Мы поочередно чесались (Кики) и жаловались (я). Я люблю Кики.
— Я тебя люблю, — сообщила я.
— И я тебя, — отозвалась она и зевнула.
— Прости за то, что на спиритической доске составила слово «шлюха». Не знаю, зачем я это сделала. Я пыталась быть веселой, но я просто дура.
— Ага, ты дура, — согласилась Кики. Она всегда соглашается охотнее, чем кто-либо.
— Ровно семь, — грустно сказала я. — Сейчас он за ней зашел.
— Блин, — сказала Кики. Или что-то типа этого. Не уверена, было это сочувственное «блин» или «блин, да заткнись же ты, Хэйли». Сложно сказать.
— Блин?
— Тебе надо выбросить это из головы. Я думаю, Джей Ти понравился Джул еще сто лет назад.
— Нет, — не согласилась я. — Она об этом сказала бы.
— Как, Хэйли? Ты пела ему дифирамбы с девятого класса!

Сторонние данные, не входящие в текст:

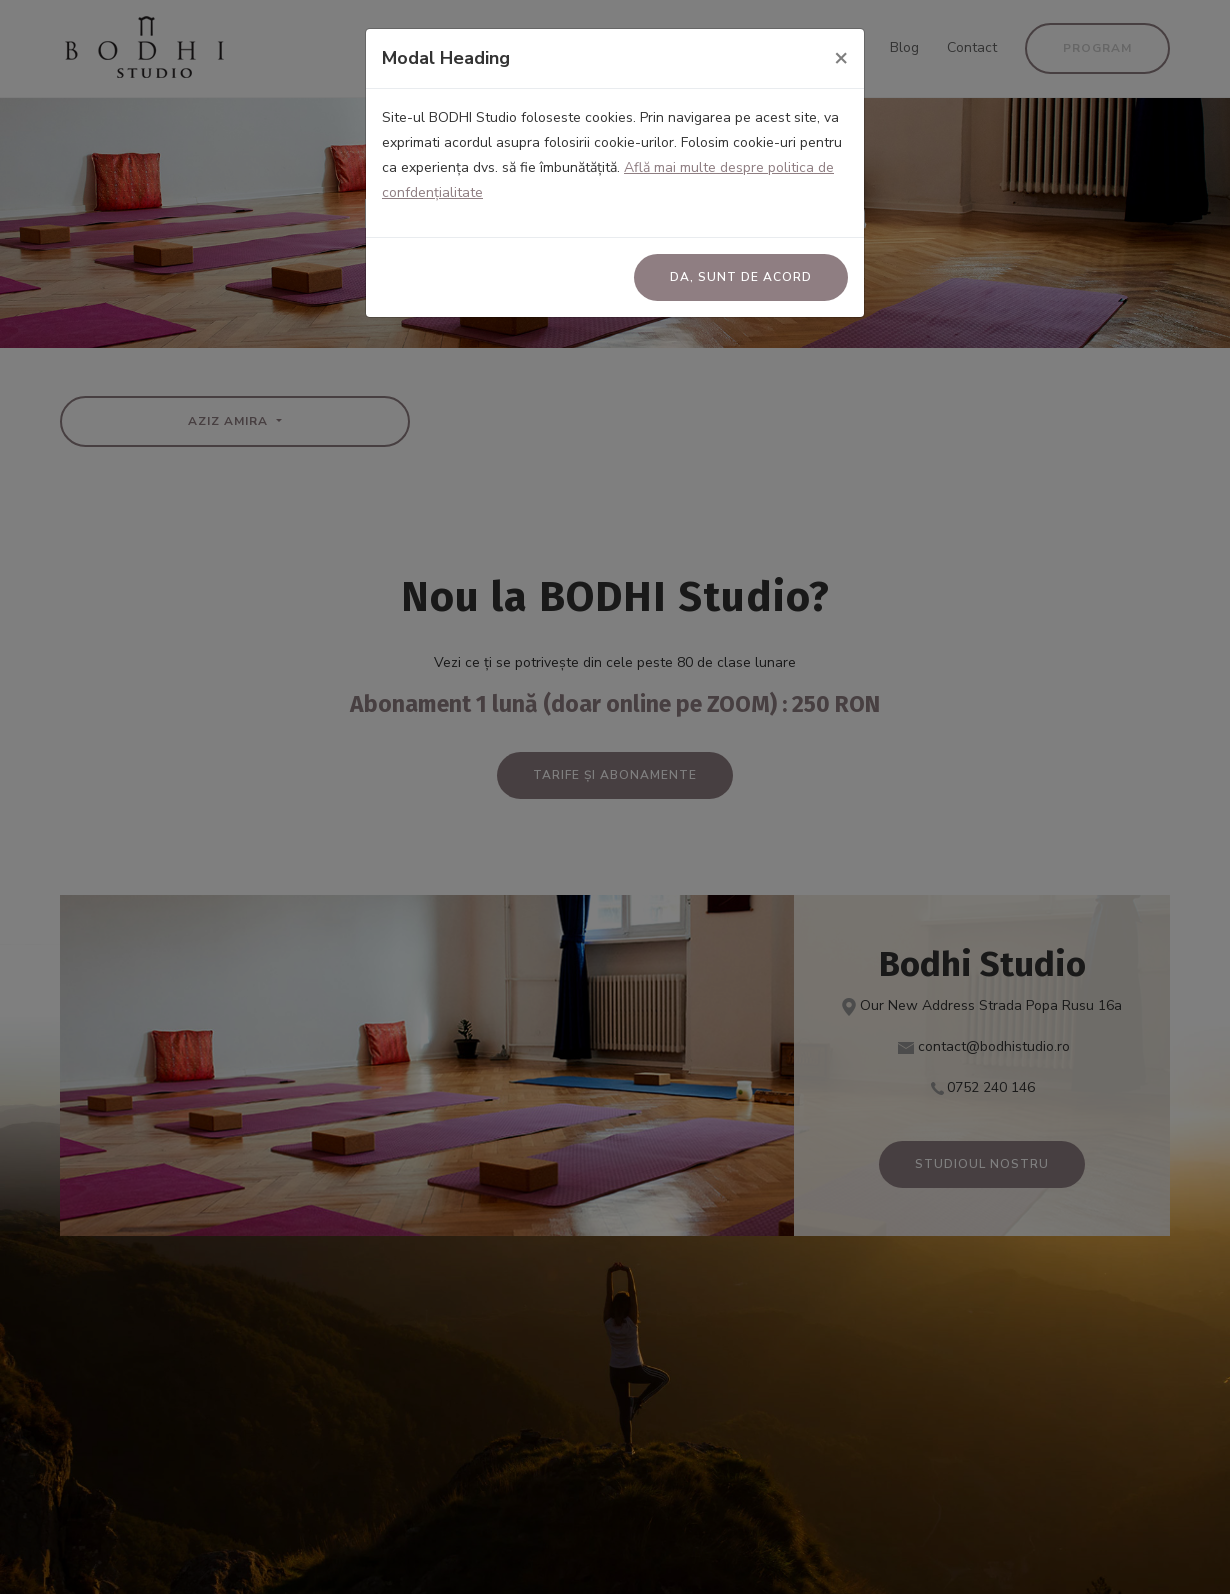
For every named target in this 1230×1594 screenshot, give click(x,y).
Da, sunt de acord (741, 277)
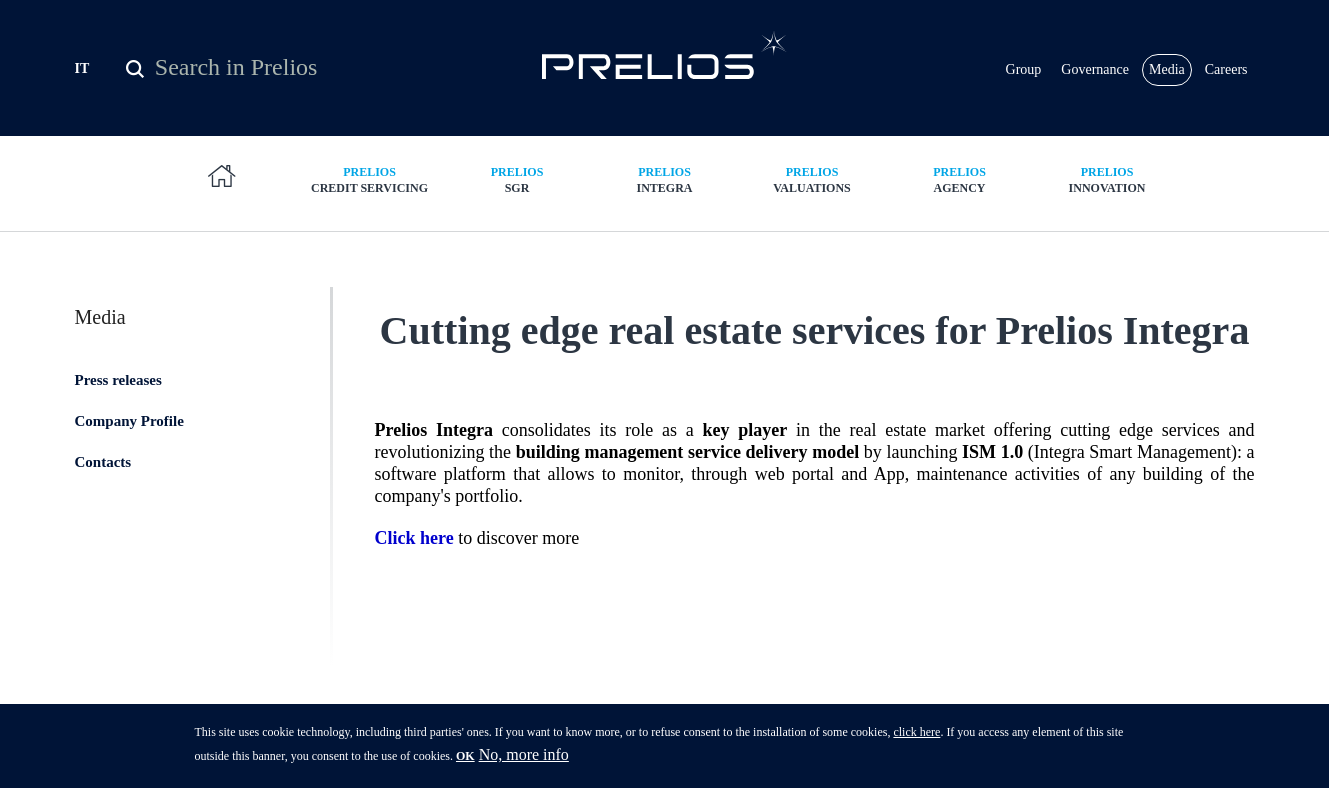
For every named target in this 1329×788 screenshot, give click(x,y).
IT (82, 68)
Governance (1095, 69)
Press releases (118, 380)
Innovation (1107, 179)
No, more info (524, 761)
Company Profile (129, 421)
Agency (960, 179)
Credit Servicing (370, 179)
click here (916, 739)
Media (1167, 69)
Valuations (812, 179)
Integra (665, 179)
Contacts (103, 462)
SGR (517, 179)
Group (1024, 69)
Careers (1226, 69)
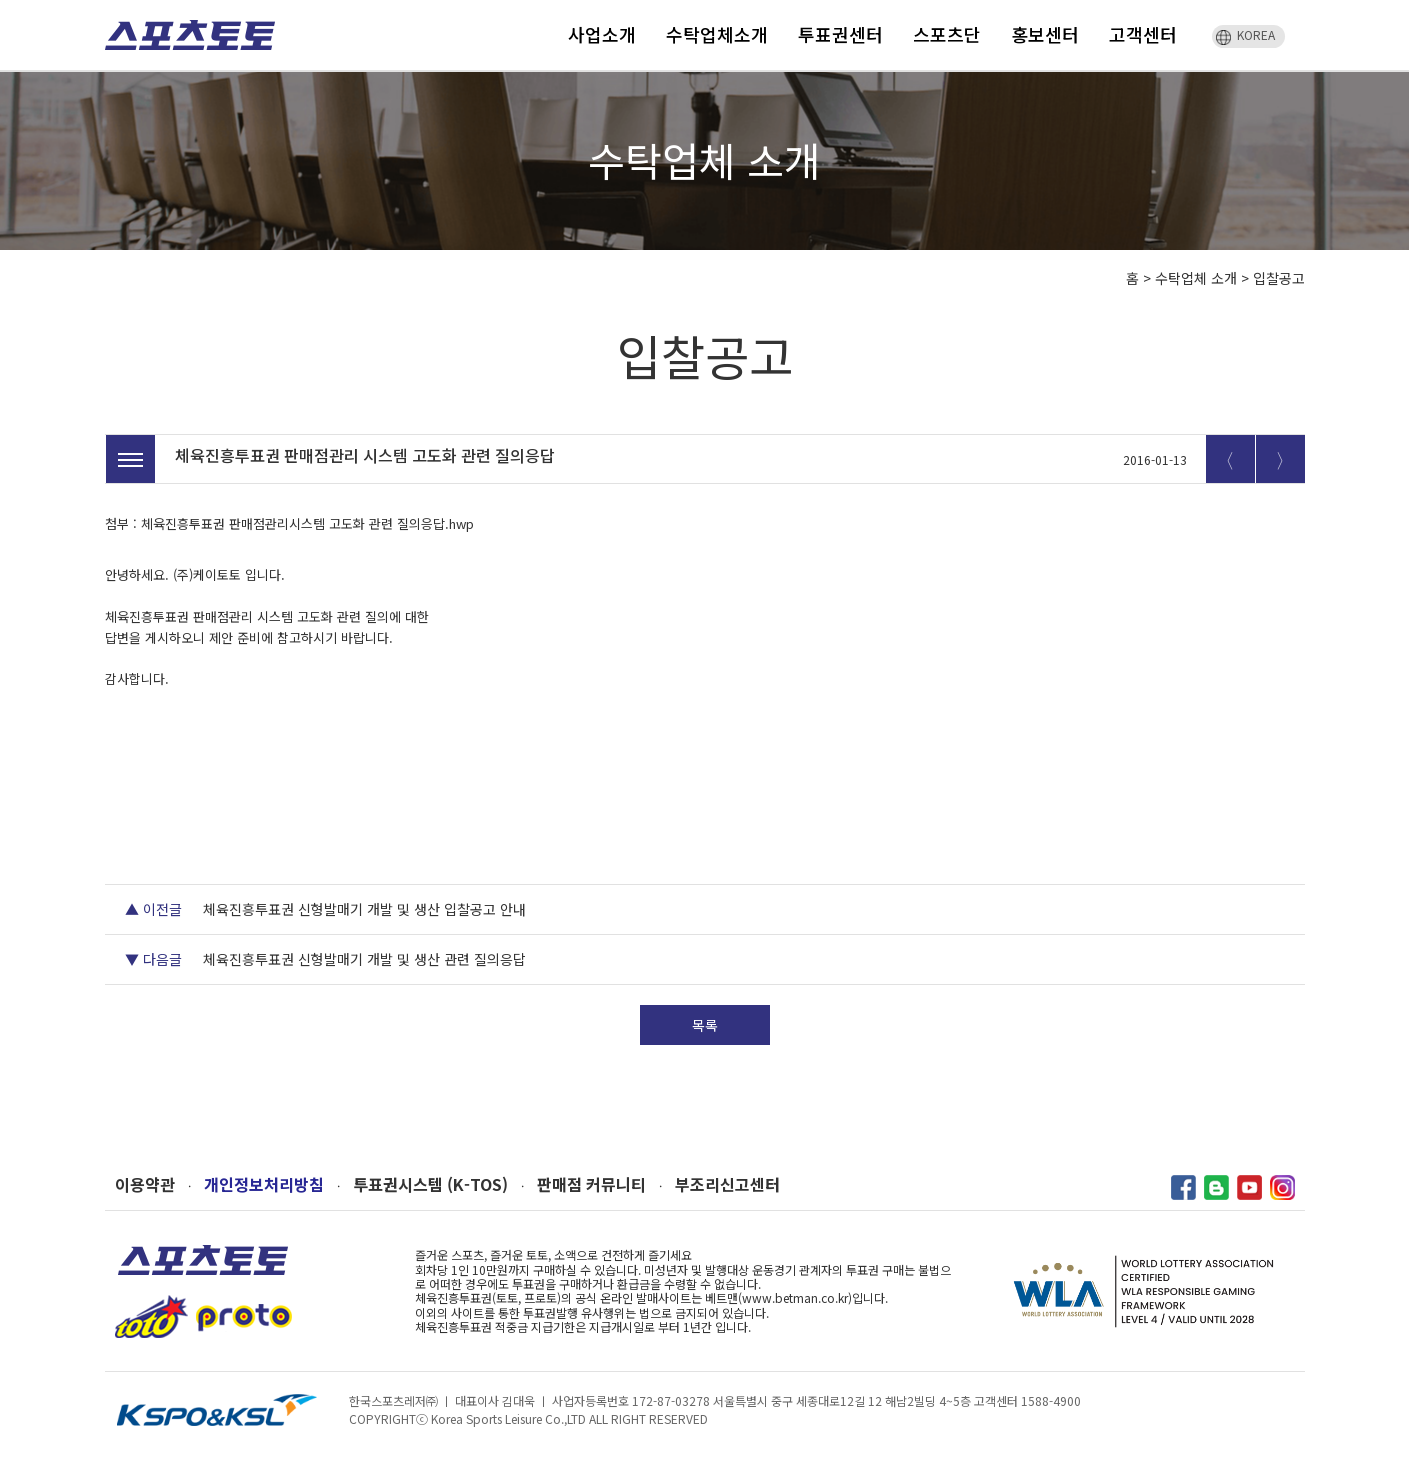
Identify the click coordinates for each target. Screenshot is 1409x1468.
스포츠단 (947, 34)
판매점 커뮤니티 (591, 1184)
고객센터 (1143, 34)
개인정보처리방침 (264, 1184)
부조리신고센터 (727, 1184)
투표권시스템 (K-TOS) (430, 1184)
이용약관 (145, 1184)
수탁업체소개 (717, 34)
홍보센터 (1045, 34)
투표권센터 (840, 34)
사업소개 (602, 34)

— Значит, у меня есть на него права, — защищалась я. Голову словно сжало в тиски. Или только скальп. Я была сбита с толку. — Думаю, у меня высокая температура, — сказала я.
— Нету у тебя температуры, — возразила Кики, яростно расчесывая руку. — Давай займемся чем-нибудь.
— Чем, например? Делать-то нечего.
Губы были сухими донельзя. Я издавала чмокающие звуки, но слюна не выделялась. А кухня казалась такой далекой.
— Давай сыграем в «Спиритический сеанс». Спросим, что сейчас делают Джул и Джей Ти.
— Хм, — сказала я. — Я скептик. А если не верить, то эта штуковина не работает. Кроме того, у меня слишком болит голова, чтобы пробовать.
— Мы можем все-таки попробовать, но сначала нам нужно создать соответствующую атмосферу.
Короче, в результате образовалась такая мизансцена: мы сидим в темноте с зажженными свечами и комнату оглашают звуки зловещей музыки. Ладно, это была всего лишь Сара Маклахлан, но это самое зловещее, что у меня есть. И тут влетает папа.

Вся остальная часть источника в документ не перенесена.